◆ **What you need to do**
Reproduce the whole of the records exactly, and make sure no picture is carried into the result.

◆ **Given data**

━━━

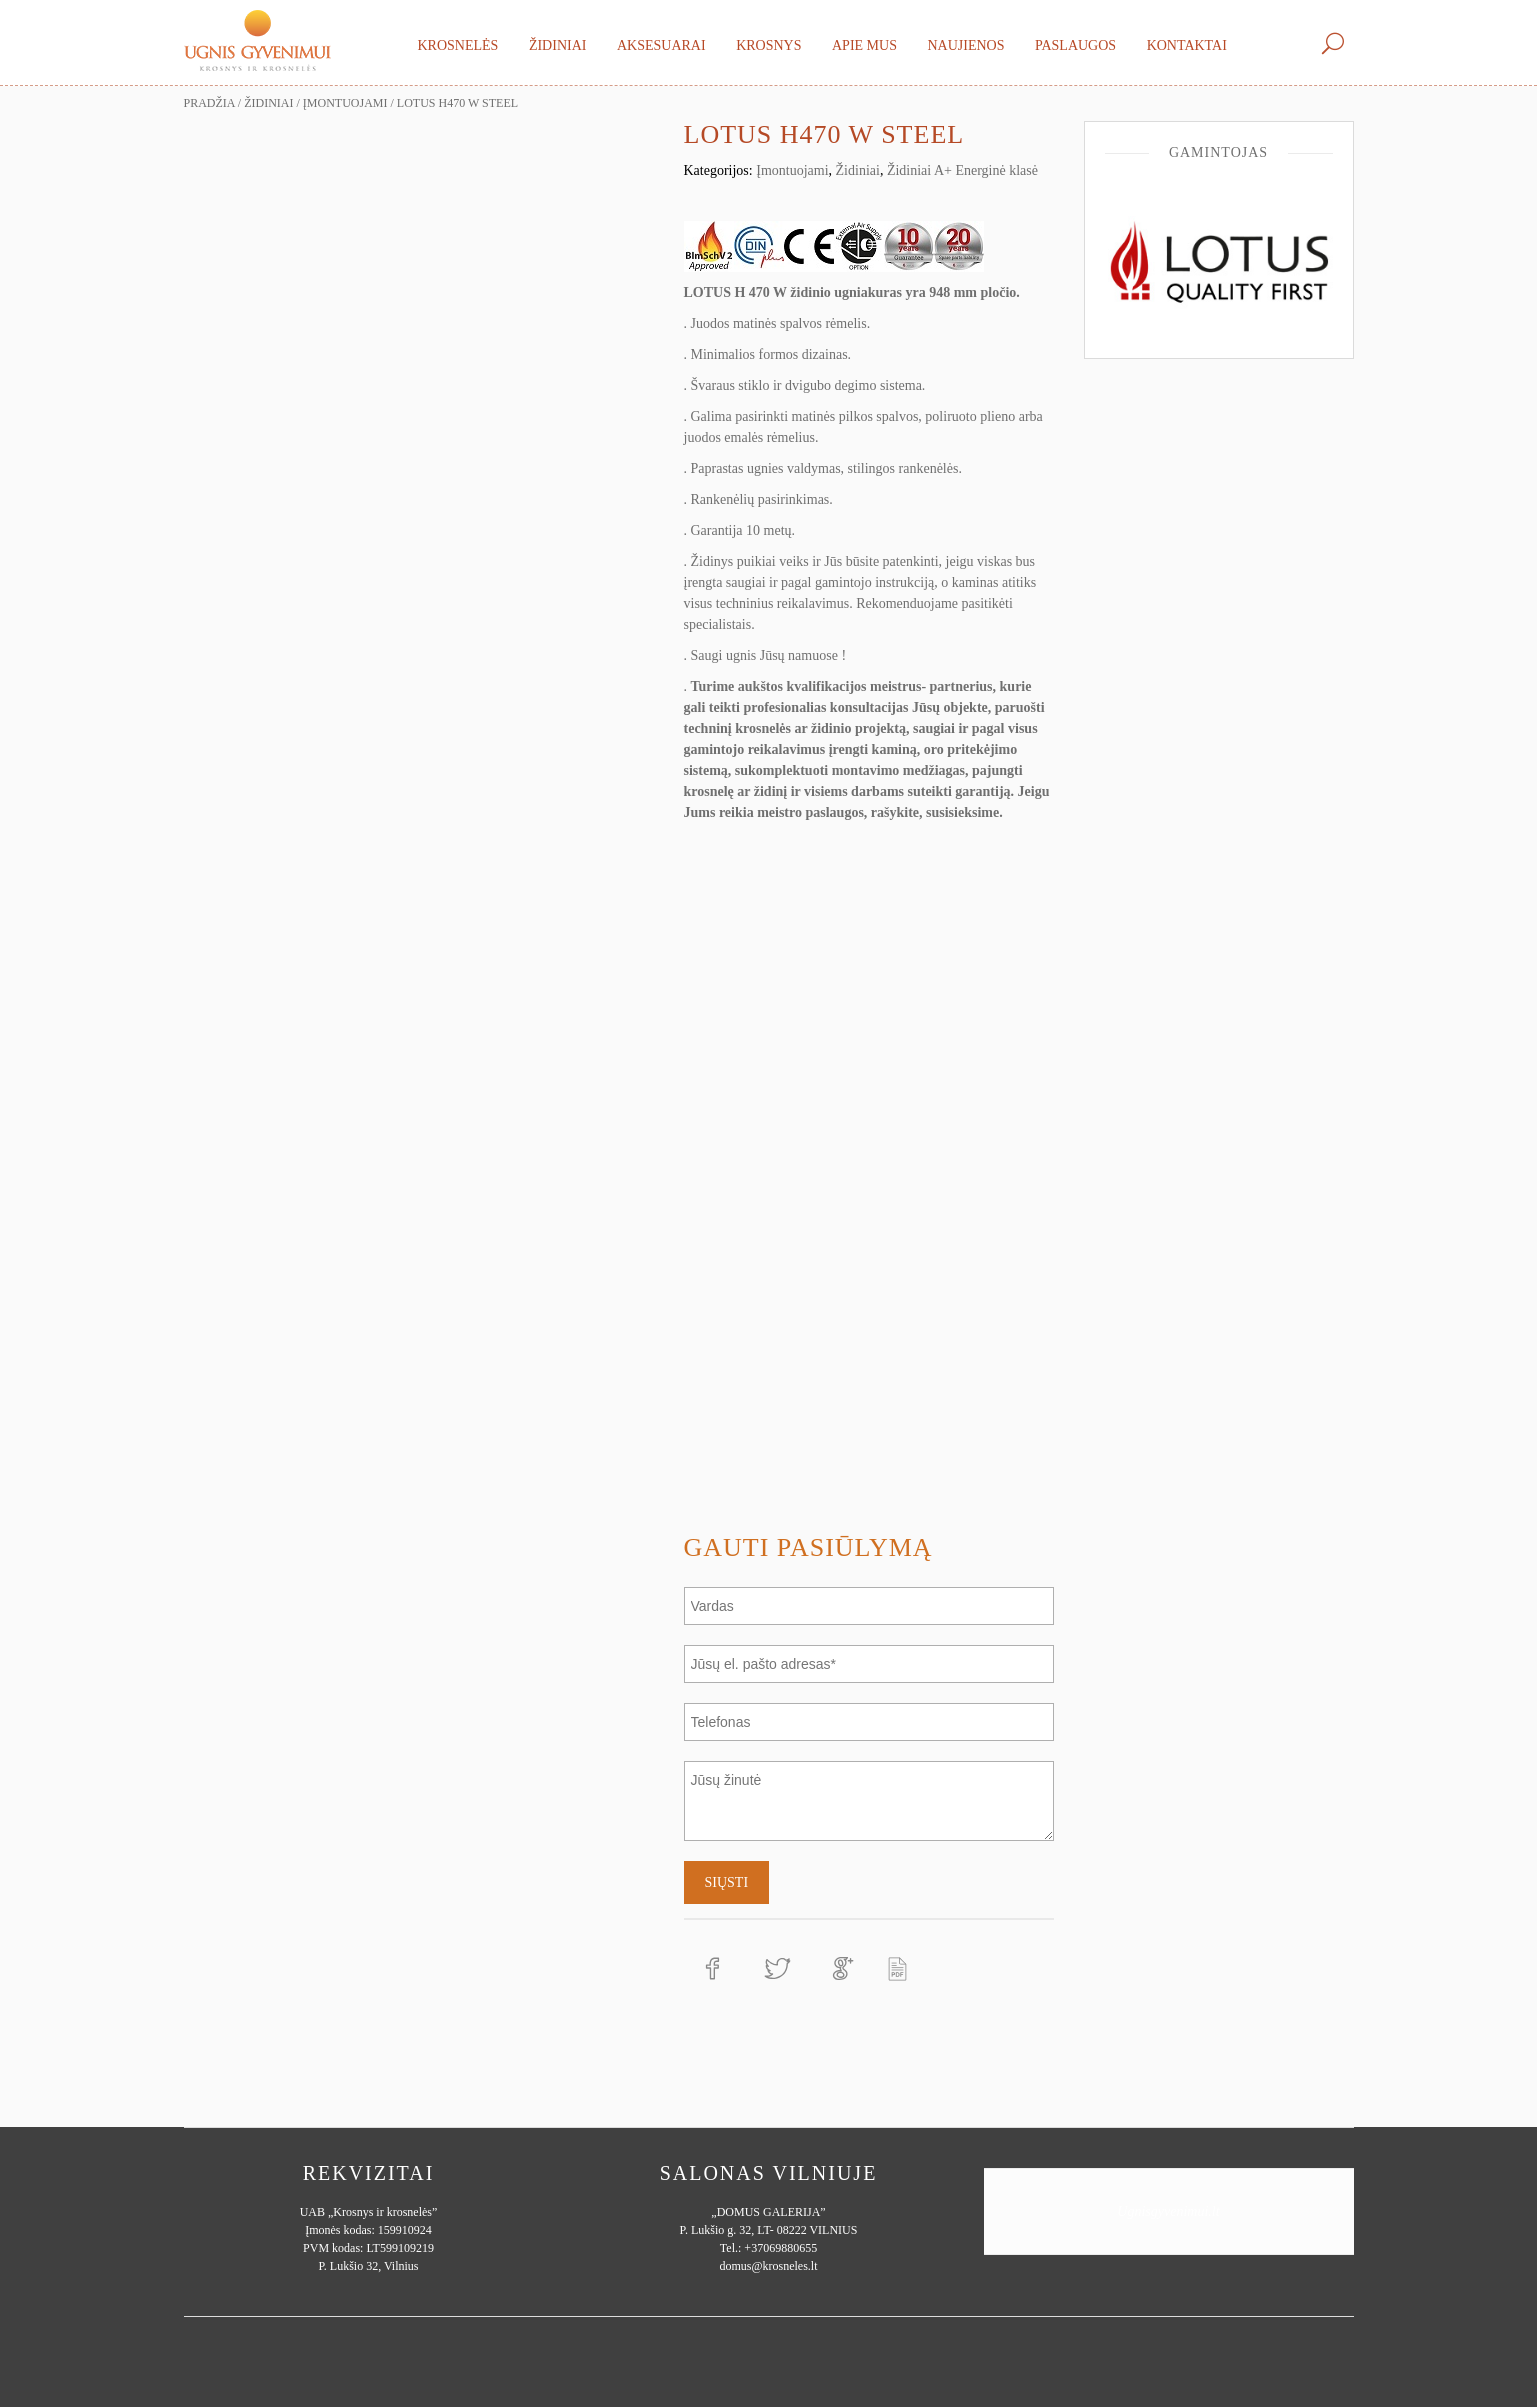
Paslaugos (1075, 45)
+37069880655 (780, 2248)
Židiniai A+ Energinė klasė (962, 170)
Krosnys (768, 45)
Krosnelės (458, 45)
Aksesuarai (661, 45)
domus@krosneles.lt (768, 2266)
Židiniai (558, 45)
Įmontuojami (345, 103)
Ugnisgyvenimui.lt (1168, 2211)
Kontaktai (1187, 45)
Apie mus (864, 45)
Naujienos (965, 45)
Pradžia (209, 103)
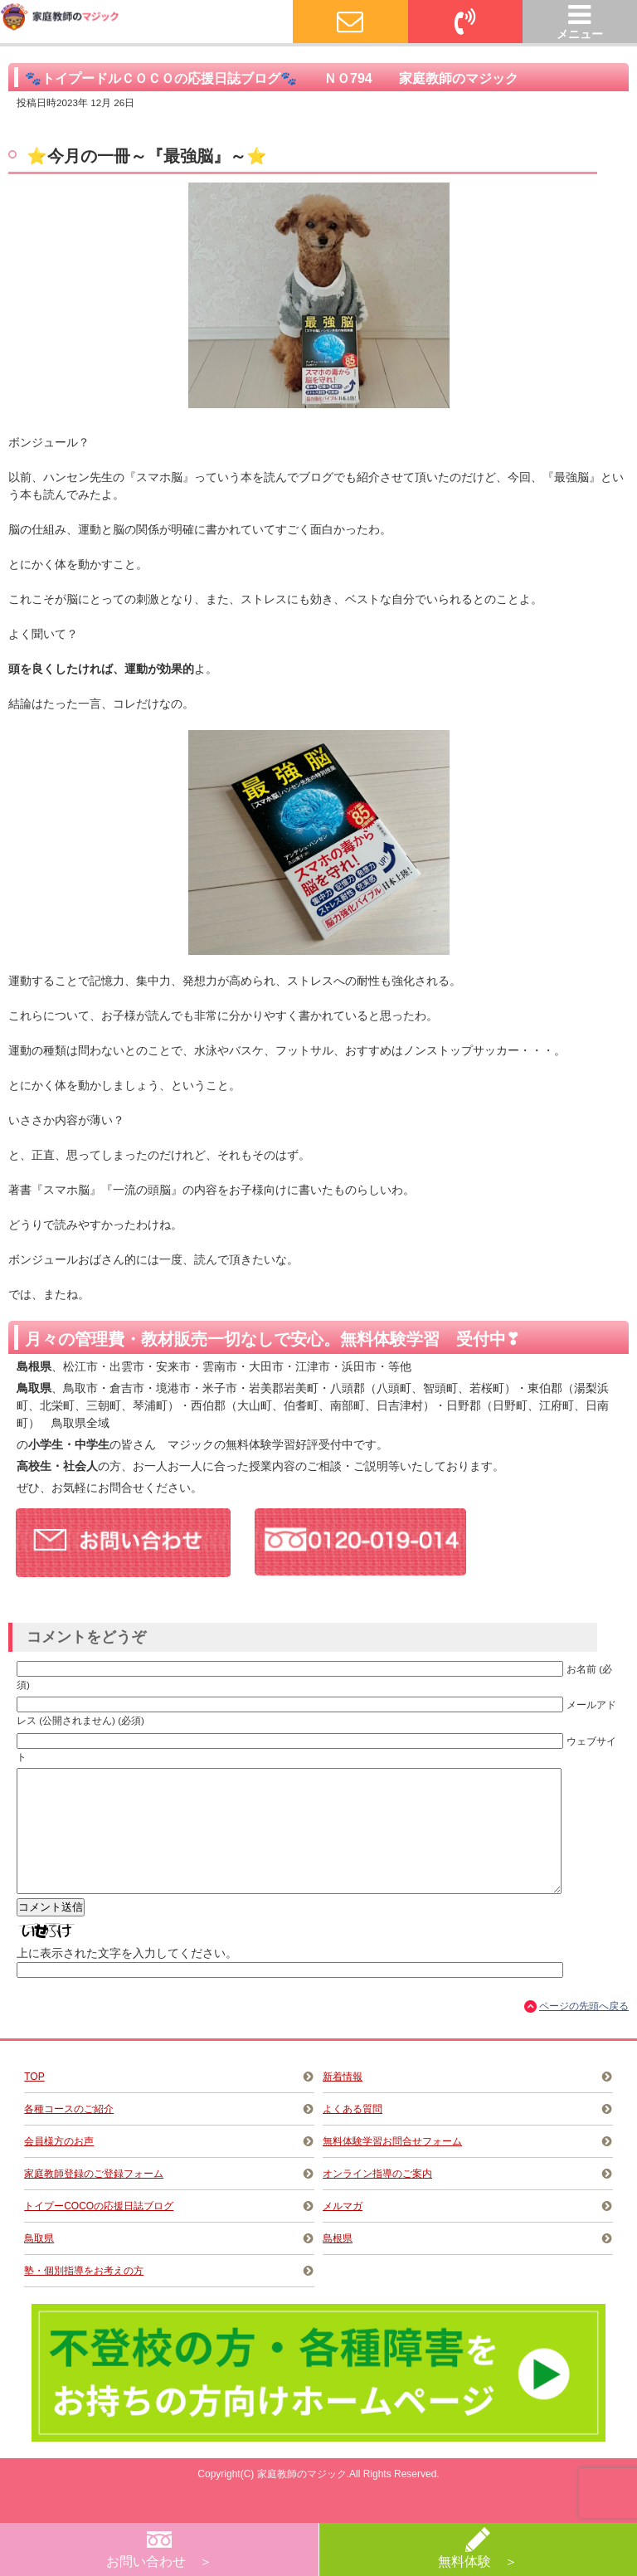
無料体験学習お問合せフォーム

━━━

◆ **Exercise result**
Paslaugos (1075, 45)
+37069880655 (780, 2248)
Židiniai A+ Energinė klasė (962, 170)
Krosnys (768, 45)
Krosnelės (458, 45)
Aksesuarai (661, 45)
domus@krosneles.lt (768, 2266)
Židiniai (558, 45)
Įmontuojami (345, 103)
Ugnisgyvenimui.lt (1168, 2211)
Kontaktai (1187, 45)
Apie mus (864, 45)
Naujienos (965, 45)
Pradžia (209, 103)
無料体験学習お問合せフォーム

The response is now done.